Metric	NU Webcam (Urban)	Harbor Webcam (Marine)	Winner
LOO Lat Std	0.000197°	0.000650°	NU (3.3× better)
LOO Alt Std	22.21 m	46.32 m	NU (2.1× better)
MC Lat Std	0.000020°	0.000011°	Harbor (1.8× better)
MC Alt Std	1.12 m	1.23 m	NU (slightly better)
MC Focal Std	6.19 px	27.72 px	NU (4.5× better)
LOO/MC Ratio	10–20×	37–75×	NU (much better)

Urban environments win for geometric stability. Well-defined building corners provide more reliable landmark identification than natural coastal features. The NU webcam shows better overall stability across 4 of 6 metrics.

Both achieve ~1 meter altitude precision under realistic noise. Despite the NU webcam's advantages in LOO stability, both calibrations are robust to measurement uncertainty when all points are present. Monte Carlo alt std is 1.12m (NU) vs. 1.23m (Harbor).

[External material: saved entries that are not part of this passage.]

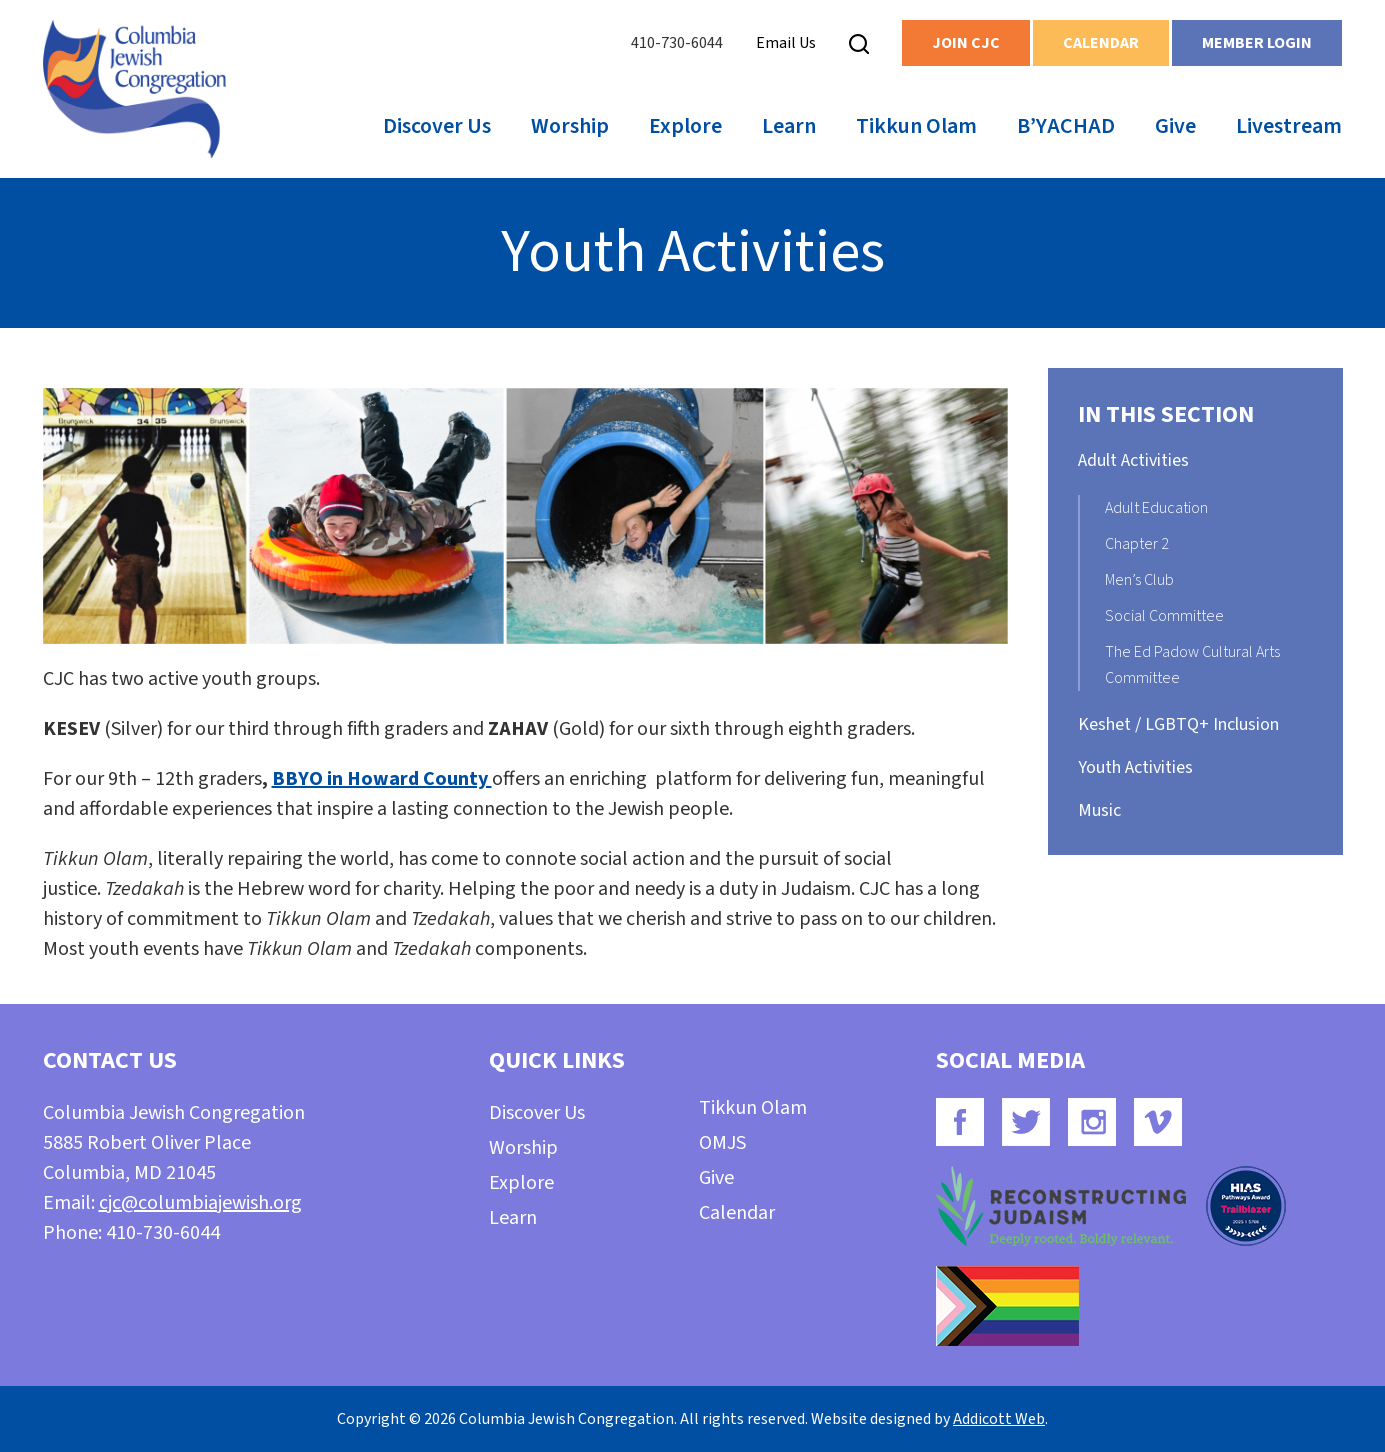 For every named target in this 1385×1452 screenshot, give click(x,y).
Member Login (1257, 43)
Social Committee (1164, 616)
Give (1175, 126)
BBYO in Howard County (382, 779)
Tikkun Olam (916, 126)
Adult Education (1156, 508)
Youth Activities (1135, 767)
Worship (570, 126)
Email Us (786, 43)
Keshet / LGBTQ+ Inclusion (1178, 724)
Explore (685, 126)
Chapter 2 (1137, 544)
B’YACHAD (1066, 126)
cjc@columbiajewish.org (200, 1203)
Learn (789, 126)
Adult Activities (1133, 460)
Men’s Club (1139, 580)
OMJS (722, 1143)
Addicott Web (999, 1419)
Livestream (1289, 126)
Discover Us (437, 126)
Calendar (1101, 43)
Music (1099, 810)
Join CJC (966, 43) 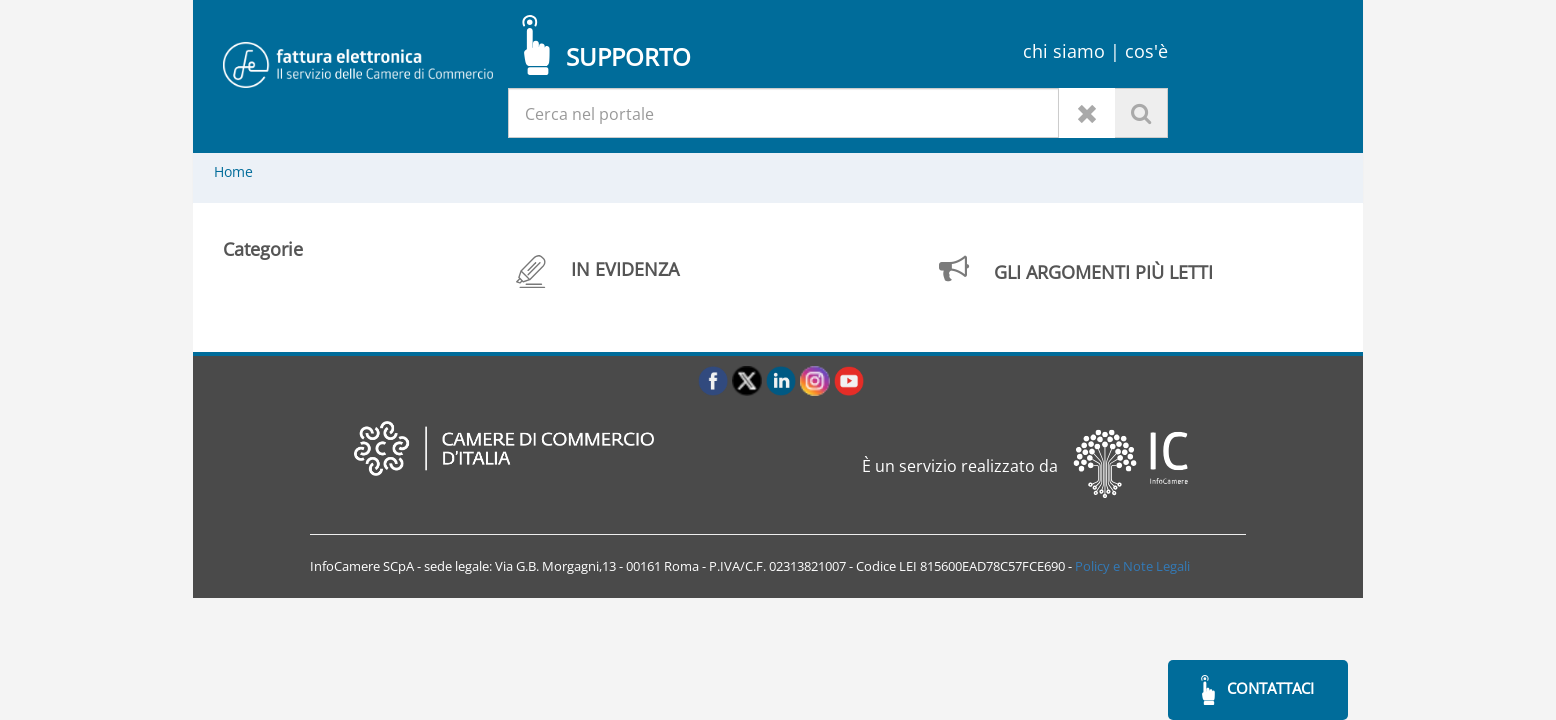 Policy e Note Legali (1132, 566)
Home (233, 171)
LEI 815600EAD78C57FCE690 (982, 566) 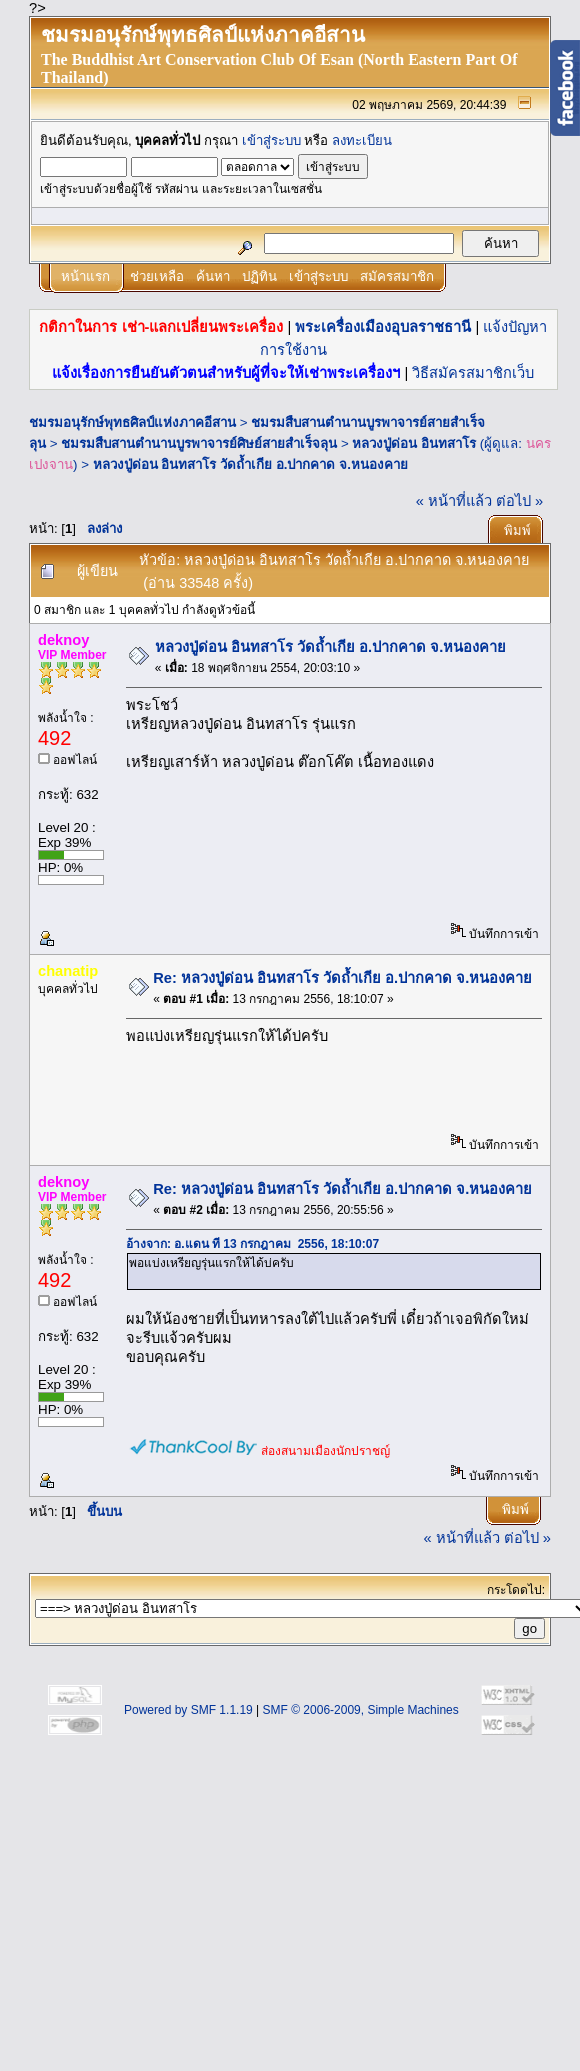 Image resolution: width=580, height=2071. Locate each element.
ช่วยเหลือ (157, 276)
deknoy (63, 640)
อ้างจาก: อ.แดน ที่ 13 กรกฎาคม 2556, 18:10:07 (252, 1244)
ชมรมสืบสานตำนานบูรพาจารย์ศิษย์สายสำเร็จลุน (199, 443)
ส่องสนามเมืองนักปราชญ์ (325, 1451)
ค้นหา (213, 276)
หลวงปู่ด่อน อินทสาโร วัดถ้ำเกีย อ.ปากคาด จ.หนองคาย (250, 464)
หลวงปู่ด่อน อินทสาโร (414, 443)
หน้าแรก (85, 276)
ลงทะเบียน (362, 140)
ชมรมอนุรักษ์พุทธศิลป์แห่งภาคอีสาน (132, 422)
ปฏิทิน (259, 276)
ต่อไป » (519, 501)
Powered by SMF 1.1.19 (188, 1710)
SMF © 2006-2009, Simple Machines (361, 1710)
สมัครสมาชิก (397, 276)
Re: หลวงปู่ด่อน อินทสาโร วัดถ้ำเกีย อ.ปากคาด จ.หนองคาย (342, 978)
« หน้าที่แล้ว (454, 501)
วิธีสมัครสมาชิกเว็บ (473, 373)
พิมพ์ (517, 530)
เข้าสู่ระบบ (271, 140)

The LOO/MC ratio tells the real story. NU's 10–20× ratio vs. Harbor's 37–75× indicates that marine calibrations are much more fragile to changes in geometric configuration. Coastal features are harder to pin down, and the calibration is correspondingly more dependent on any single point being present and accurate.

The lesson: camera calibration from webcam feeds is surprisingly achievable with enough carefully chosen landmarks, even without access to the camera's manufacturer specs. But the environment matters a lot. When you can't control your landmarks, Monte Carlo analysis tells you how much to trust your estimates.